Bilal Ahmad, Amarasena Danuksha K, Pillai Anand
Orthopaedics and Traumatology, Wythenshawe Hospital, Manchester, GBR.
Faculty of Medicine, University of Manchester, Manchester, GBR.
Cureus. 2023 Aug 31;15(8):e44426. doi: 10.7759/cureus.44426. eCollection 2023 Aug.

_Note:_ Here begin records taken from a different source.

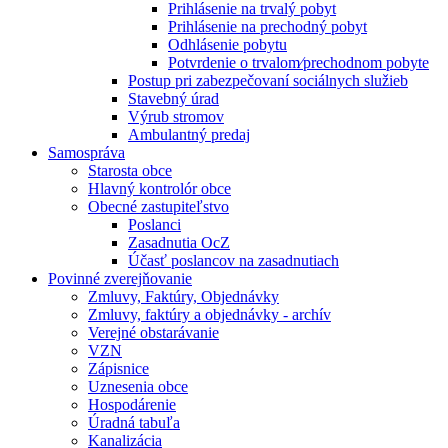
Prihlásenie na trvalý pobyt
Prihlásenie na prechodný pobyt
Odhlásenie pobytu
Potvrdenie o trvalom⁄prechodnom pobyte
Postup pri zabezpečovaní sociálnych služieb
Stavebný úrad
Výrub stromov
Ambulantný predaj
Samospráva
Starosta obce
Hlavný kontrolór obce
Obecné zastupiteľstvo
Poslanci
Zasadnutia OcZ
Účasť poslancov na zasadnutiach
Povinné zverejňovanie
Zmluvy, Faktúry, Objednávky
Zmluvy, faktúry a objednávky - archív
Verejné obstarávanie
VZN
Zápisnice
Uznesenia obce
Hospodárenie
Úradná tabuľa
Kanalizácia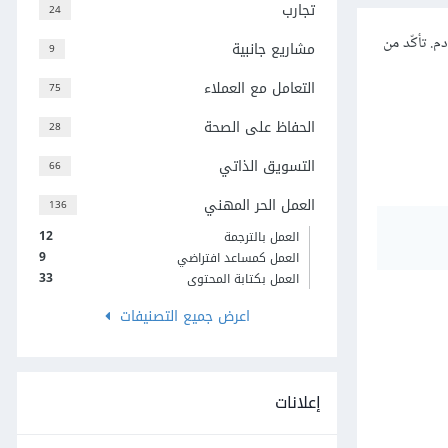
تجارب
24
م. تأكّد من
مشاريع جانبية
9
التعامل مع العملاء
75
الحفاظ على الصحة
28
التسويق الذاتي
66
العمل الحر المهني
136
12
العمل بالترجمة
9
العمل كمساعد افتراضي
33
العمل بكتابة المحتوى
اعرض جميع التصنيفات
إعلانات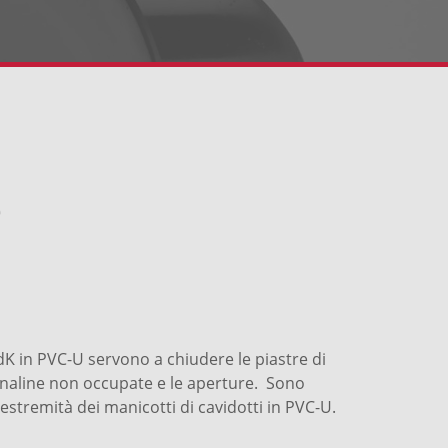
e
AdK in PVC-U servono a chiudere le piastre di
analine non occupate e le aperture. Sono
estremità dei manicotti di cavidotti in PVC-U.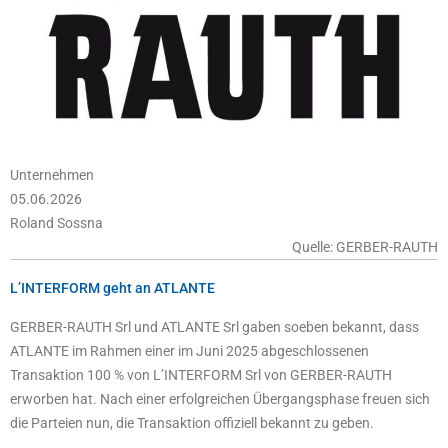
Unternehmen
05.06.2026
Roland Sossna
Quelle: GERBER-RAUTH
L’INTERFORM geht an ATLANTE
GERBER-RAUTH Srl und ATLANTE Srl gaben soeben bekannt, dass
ATLANTE im Rahmen einer im Juni 2025 abgeschlossenen
Transaktion 100 % von L’INTERFORM Srl von GERBER-RAUTH
erworben hat. Nach einer erfolgreichen Übergangsphase freuen sich
die Parteien nun, die Transaktion offiziell bekannt zu geben.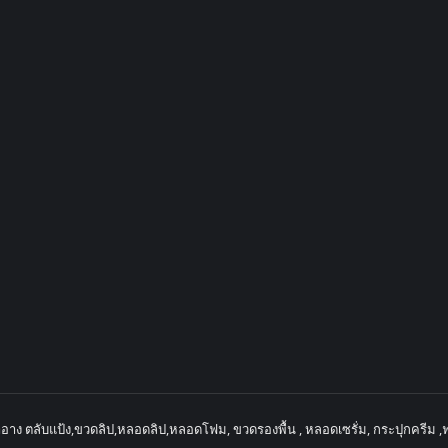
ำอาง ตลับแป้ง,ขวดลิป,หลอดลิป,หลอดโฟม, ขวดรองพื้น , หลอดเซรั่ม, กระปุกครีม ,ฟ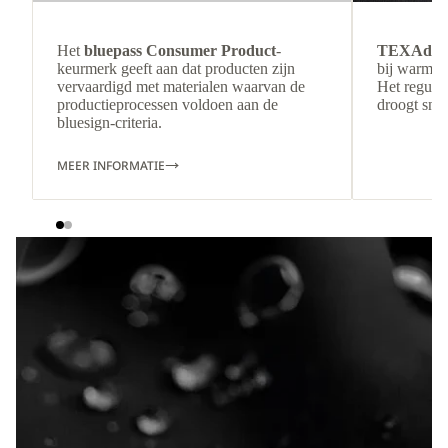
Het
bluepass Consumer Product
-
TEXAdri
keurmerk geeft aan dat producten zijn
bij warmer
vervaardigd met materialen waarvan de
Het regulee
productieprocessen voldoen aan de
droogt snel
bluesign-criteria.
MEER INFORMATIE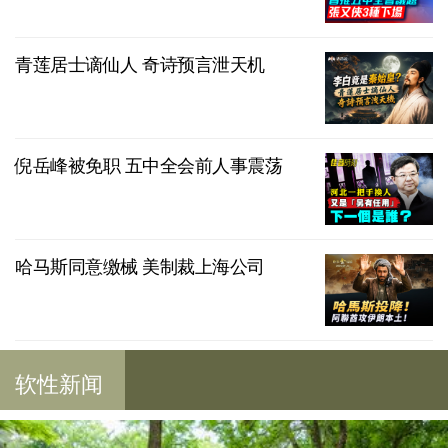
青莲居士谪仙人 奇诗预言泄天机
倪岳峰被免职 五中全会前人事震荡
哈马斯同意缴械 美制裁上海公司
软性新闻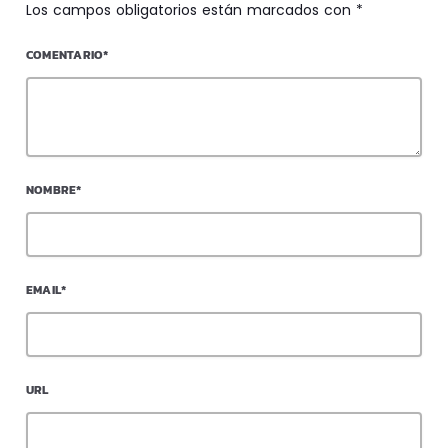
Los campos obligatorios están marcados con *
COMENTARIO*
NOMBRE*
EMAIL*
URL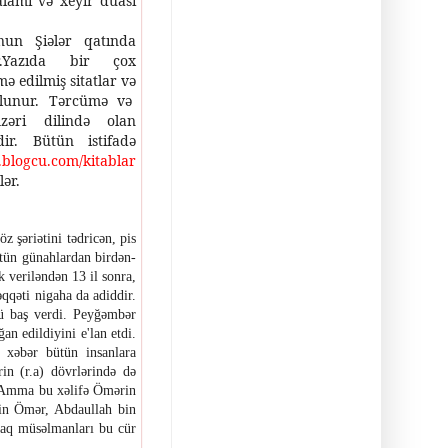
alamı və xeyir duası
nun Şiələr qatında
r.Yazıda bir çox
 edilmiş sitatlar və
olunur. Tərcümə və
zəri dilində olan
dir. Bütün istifadə
zi.blogcu.com/kitablar
ər.
 şəriətini tədricən, pis
ütün günahlardan birdən-
 veriləndən 13 il sonra,
qqəti nigaha da adiddir.
ü baş verdi. Peyğəmbər
n edildiyini e'lan etdi.
xəbər bütün insanlara
ərin
(r.a)
dövrlərində də
. Amma bu xəlifə Ömərin
in Ömər, Abdaullah bin
raq müsəlmanları bu cür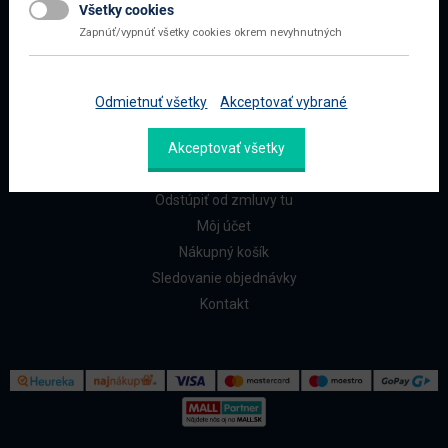
Všetky cookies
Najčastejšie otázky
Zapnúť/vypnúť všetky cookies okrem nevyhnutných
Doprava a platba
Reklamácia a vrátenie
Odmietnuť všetky
Akceptovať vybrané
ZÁKAZNÍCI
Akceptovať všetky
Reklamačný formulár
Odstúpiť od zmluvy tu
Môj účet
Nákupný košík
Sledovanie objednávky
Kontakt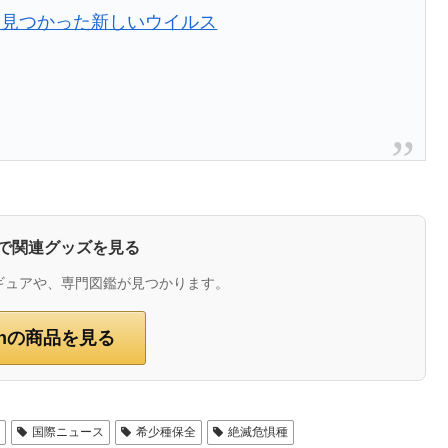
ら見つかった新しいウイルス
zonで関連グッズを見る
ギュアや、専門図鑑が見つかります。
onの商品を見る
ト
国際ニュース
希少種保全
絶滅危惧種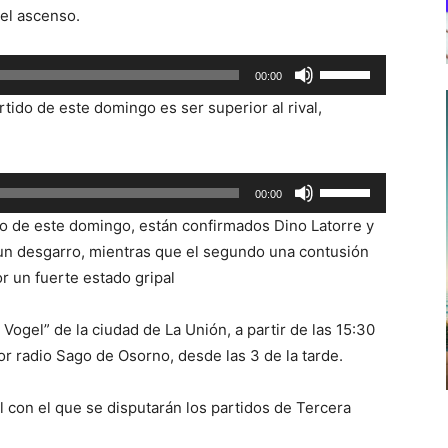
teclas
 el ascenso.
de
flecha
Utiliza
00:00
arriba/abajo
las
para
rtido de este domingo es ser superior al rival,
teclas
aumentar
de
o
flecha
disminuir
Utiliza
00:00
arriba/abajo
el
las
para
ido de este domingo, están confirmados Dino Latorre y
volumen.
teclas
aumentar
 un desgarro, mientras que el segundo una contusión
de
o
r un fuerte estado gripal
flecha
disminuir
arriba/abajo
el
 Vogel” de la ciudad de La Unión, a partir de las 15:30
para
volumen.
r radio Sago de Osorno, desde las 3 de la tarde.
aumentar
o
l con el que se disputarán los partidos de Tercera
disminuir
el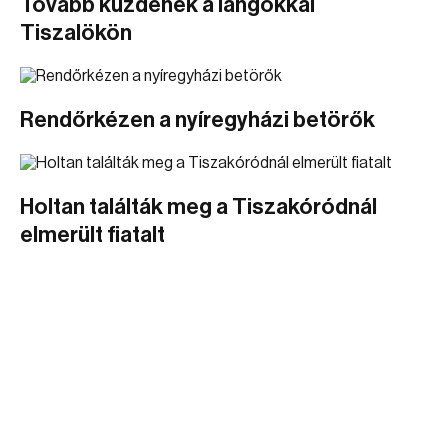
Tovább küzdenek a lángokkal
Tiszalökön
Rendőrkézen a nyíregyházi betörők
Holtan találták meg a Tiszakóródnál
elmerült fiatalt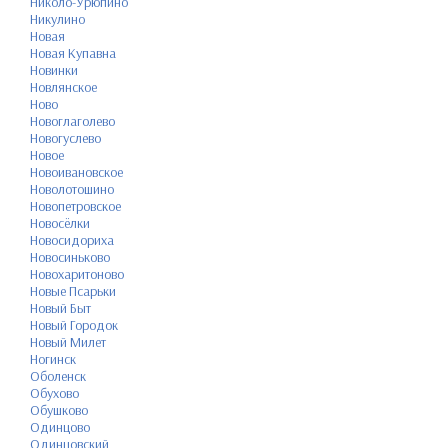
Николо-Урюпино
Никулино
Новая
Новая Купавна
Новинки
Новлянское
Ново
Новоглаголево
Новогуслево
Новое
Новоивановское
Новолотошино
Новопетровское
Новосёлки
Новосидориха
Новосиньково
Новохаритоново
Новые Псарьки
Новый Быт
Новый Городок
Новый Милет
Ногинск
Оболенск
Обухово
Обушково
Одинцово
Одинцовский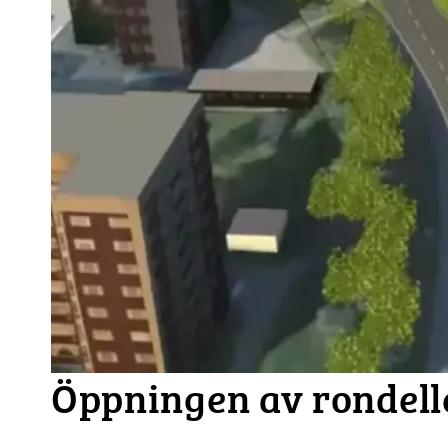
Öppningen av rondell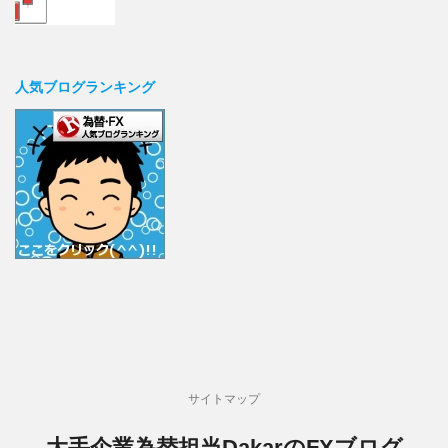
人気ブログランキング
サイトマップ
大手企業為替担当DakarのFXブログ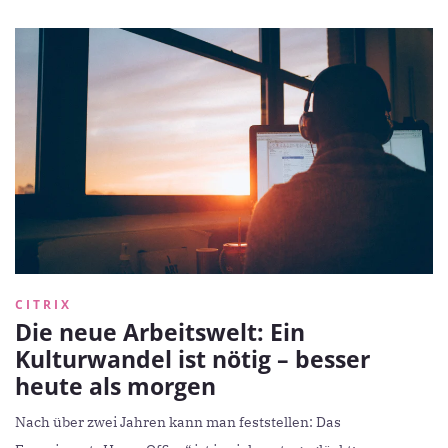
CITRIX
Die neue Arbeitswelt: Ein
Kulturwandel ist nötig – besser
heute als morgen
Nach über zwei Jahren kann man feststellen: Das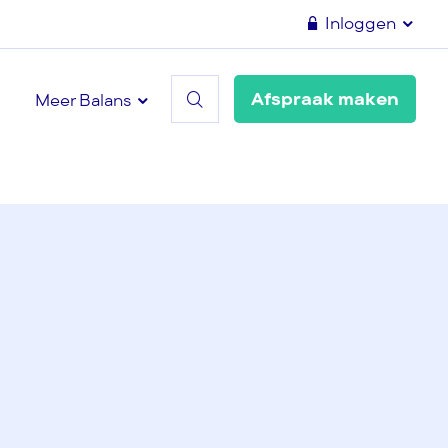
Inloggen
Afspraak maken
Meer Balans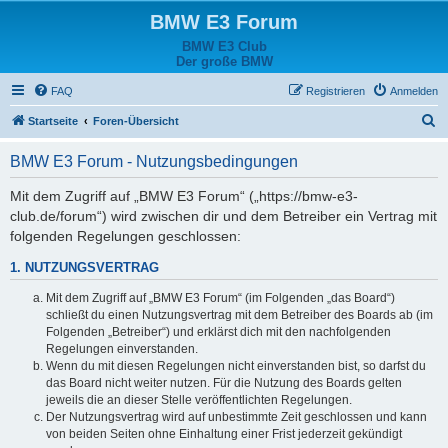
BMW E3 Forum
BMW E3 Club
Der große BMW
FAQ
Registrieren
Anmelden
S
Startseite
Foren-Übersicht
u
BMW E3 Forum - Nutzungsbedingungen
c
h
Mit dem Zugriff auf „BMW E3 Forum“ („https://bmw-e3-
club.de/forum“) wird zwischen dir und dem Betreiber ein Vertrag mit
e
folgenden Regelungen geschlossen:
1. NUTZUNGSVERTRAG
Mit dem Zugriff auf „BMW E3 Forum“ (im Folgenden „das Board“)
schließt du einen Nutzungsvertrag mit dem Betreiber des Boards ab (im
Folgenden „Betreiber“) und erklärst dich mit den nachfolgenden
Regelungen einverstanden.
Wenn du mit diesen Regelungen nicht einverstanden bist, so darfst du
das Board nicht weiter nutzen. Für die Nutzung des Boards gelten
jeweils die an dieser Stelle veröffentlichten Regelungen.
Der Nutzungsvertrag wird auf unbestimmte Zeit geschlossen und kann
von beiden Seiten ohne Einhaltung einer Frist jederzeit gekündigt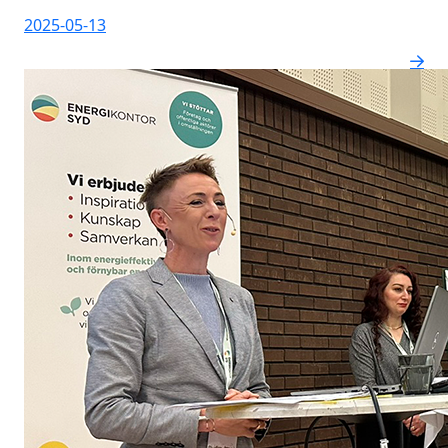
2025-05-13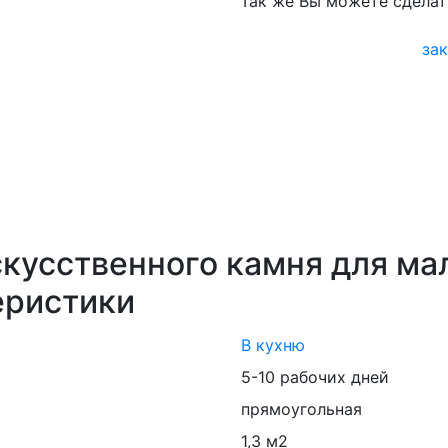
Так же Вы можете сделат
зак
кусственного камня для ма
еристики
В кухню
5-10 рабочих дней
прямоугольная
1,3 м2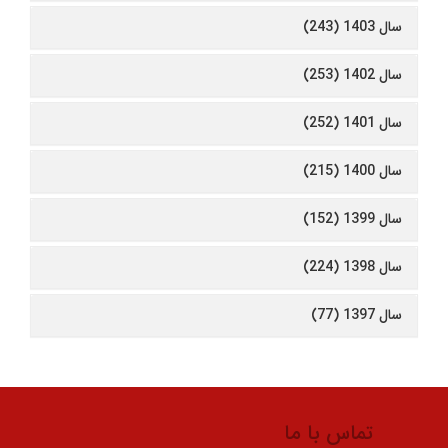
سال 1403 (243)
سال 1402 (253)
سال 1401 (252)
سال 1400 (215)
سال 1399 (152)
سال 1398 (224)
سال 1397 (77)
تماس با ما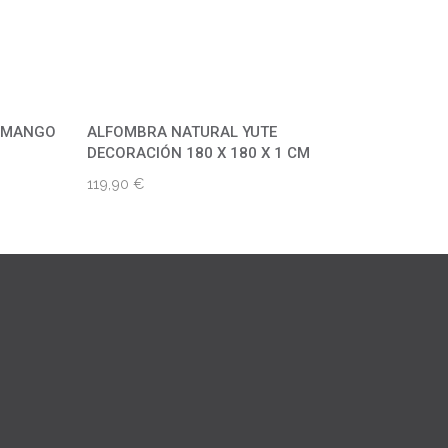
E MANGO
ALFOMBRA NATURAL YUTE
DECORACIÓN 180 X 180 X 1 CM
119,90
€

Objective The prevalence of diabetes and its complications are on the rise worldwide. This is particularly prevalent in low- and middle-income countries. The Index of Multiple Deprivation (IMD) is a measure of relative social deprivation. This index classifies England into small subsets called lower layer super output areas (LSOAs) and then ranks these LSOAs into deciles from the most deprived to the least deprived area. We used this to analyse the relationship between deprivation and outcomes in diabetic foot disease (DFD). Methods We evaluated patients admitted to our multidisciplinary unit with DFD over a five-year period. Their postal codes were used to classify these patients into IMD deciles with decile 1 representing the 10% of most deprived LSOAs and decile 10 the least deprived areas in the country. We used this classification to analyse the relationship between deprivation and its influence on surgical outcomes and lower limb amputation. We specifically compared those falling in the top five against the bottom five deciles. Results Our cohort consisted of 70 patients with diabetes who had surgery on their diabetic foot. Of this cohort, 33 (47%) of these underwent amputation. The majority of these procedures were minor amputations conducted on the forefoot (75.6%) and there were no below knee amputations. Of those requiring an amputation, 27 patients (81.8%) had an IMD decile of 5 or below, and only six (18.2%) patients had above 5. Conclusion Our study shows that the likelihood of amputations related to diabetic foot disease is inversely proportional to the index of multiple deprivation.
目的 糖尿病及其并发症在全球的患病率呈上升趋势。这在低收入和中等收入国家尤为普遍。多重剥夺指数(IMD)是衡量相对社会剥夺程度的指标。该指数将英格兰划分为称为下层超级输出区(LSOA)的小子集,然后将这些LSOA从最贫困到最不贫困的地区排名为十分位数。我们用此来分析贫困与糖尿病足病(DFD)结局之间的关系。方法 我们评估了在五年期间入住我们多学科病房的DFD患者。他们的邮政编码用于将这些患者分类到IMD十分位数中,十分位数1代表该国最贫困的10%的LSOA,十分位数10代表最不贫困的地区。我们用这种分类来分析贫困及其对手术结局和下肢截肢的影响之间的关系。我们特别比较了处于前五个十分位数与后五个十分位数的患者。结果 我们的队列包括70例糖尿病足接受手术的患者。在这个队列中,33例(47%)接受了截肢手术。这些手术大多数是在前足进行的小截肢(75.6%),没有膝下截肢。在需要截肢的患者中,27例(81.8%)的IMD十分位数为5或更低,只有6例(18.2%)患者的IMD十分位数高于5。结论 我们的研究表明,与糖尿病足病相关的截肢可能性与多重剥夺指数成反比。